Das Märchen vom Bösen Fett

Die Wahrheit

Es ist ähnlich wie beim Märchen vom Bösen Wolf. Lange Zeit verkannt und missverstanden. Jahrhunderte wurde Kindern eingeimpft ihm aus dem Weg zu gehen. Kaum jemand bemühte sich auch nur, gute Seiten in ihm zu sehen. Erst allmählich erkennen wir, dass der Wolf wichtig ist für das natürliche Gleichgewicht in der Wildnis. Ähnlich verhält es sich mit dem Fett. Es ist ungesund, macht träge, verstopft die Blutgefäße und verkürzt das Leben. Das mag alles mehr oder weniger zutreffen, wenn du dich nicht bewegst, und stattdessen den halben Tag am Schreibtisch im Sitzen, und die andere Hälfte auf der Couch verbringst. Vor nicht allzu langer Zeit musste ein Großteil des arbeitenden Volkes noch hart schuften. Dabei setzten sie eine Menge Energie, also Kalorien frei, die durch fettreiche Nahrung wieder ersetzt werden musste. Unsere Vorfahren waren hauptsächlich Jäger und Sammler und Bauern. Ohne körperliche Anstrengung kamen sie erst gar nicht zu ihrer Nahrung. Als Vorsorge für karge Zeiten, bedingt durch ungünstige Wettereinflüsse, oder wenn die Jagd nicht zum Erfolg führte, war es überlebenswichtig sich einen Vorrat anzulegen, bzw. anzufressen. Möglichst fettreich, weil Fett von allen Mikronährstoffen in der Nahrung mit 910kcal/ 100g die größte Energiedichte besitzt. Daneben erfüllt Fett wichtige Aufgaben in unserem Körper, indem es die fettlöslichen Vitamine A, D, E und K aufnimmt und weiter transportiert. Last but not least ist das Fett ein unverzichtbarer Geschmacksträger in Lebensmitteln, schützt die Organe und wärmt durch eine Fettschicht unter der Haut unseren Körper.

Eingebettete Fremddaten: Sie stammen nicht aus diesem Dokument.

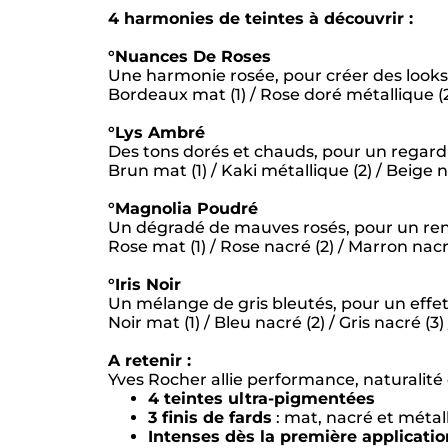
4 harmonies de teintes à découvrir :
°Nuances De Roses
Une harmonie rosée, pour créer des looks
Bordeaux mat (1) / Rose doré métallique (2)
°Lys Ambré
Des tons dorés et chauds, pour un regard 
Brun mat (1) / Kaki métallique (2) / Beige n
°Magnolia Poudré
Un dégradé de mauves rosés, pour un rendu
Rose mat (1) / Rose nacré (2) / Marron nacr
°Iris Noir
Un mélange de gris bleutés, pour un effet
Noir mat (1) / Bleu nacré (2) / Gris nacré (3)
A retenir :
Yves Rocher allie performance, naturalité
4 teintes ultra-pigmentées
3 finis de fards
: mat, nacré et métal
Intenses dès la première applicatio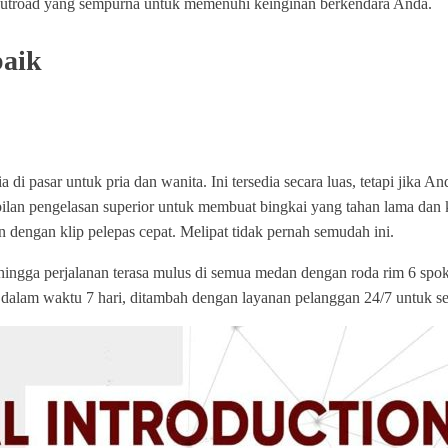
utroad yang sempurna untuk memenuhi keinginan berkendara Anda.
baik
ia di pasar untuk pria dan wanita. Ini tersedia secara luas, tetapi j
pilan pengelasan superior untuk membuat bingkai yang tahan lama da
en dengan klip pelepas cepat. Melipat tidak pernah semudah ini.
hingga perjalanan terasa mulus di semua medan dengan roda rim 6 spok
AS dalam waktu 7 hari, ditambah dengan layanan pelanggan 24/7 untuk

Die Menge ist entscheidend

Der Gesamtkalorienbedarf bestimmt den Tagesbedarf, also wieviel Fett wir täglich zu uns nehmen sollten oder dürfen. Er unterscheidet sich nach Aktivität, Alter, Gewicht, Geschlecht und Außentemperatur. Man kann davon ausgehen, dass annähernd 25-30% des Kalorienbedarfs durch Fett gedeckt werden. Viele Verbraucher halten das Fett immer noch generell für schädlich, und streichen es daher aus ihrem Speiseplan. Es gibt tatsächlich schädliche Fette. Darum wird unterschieden zwischen gesättigte und ungesättigte Fettsäuren. Gesättigte Fettsäuren werden als gesundheitsschädlich eingestuft, dagegen wirken die ungesättigten, und besonders die mehrfach ungesättigten Fettsäuren gesundheitsfördernd. Es ist also von besonderer Bedeutung, welche Sorte von Fett wir verzehren.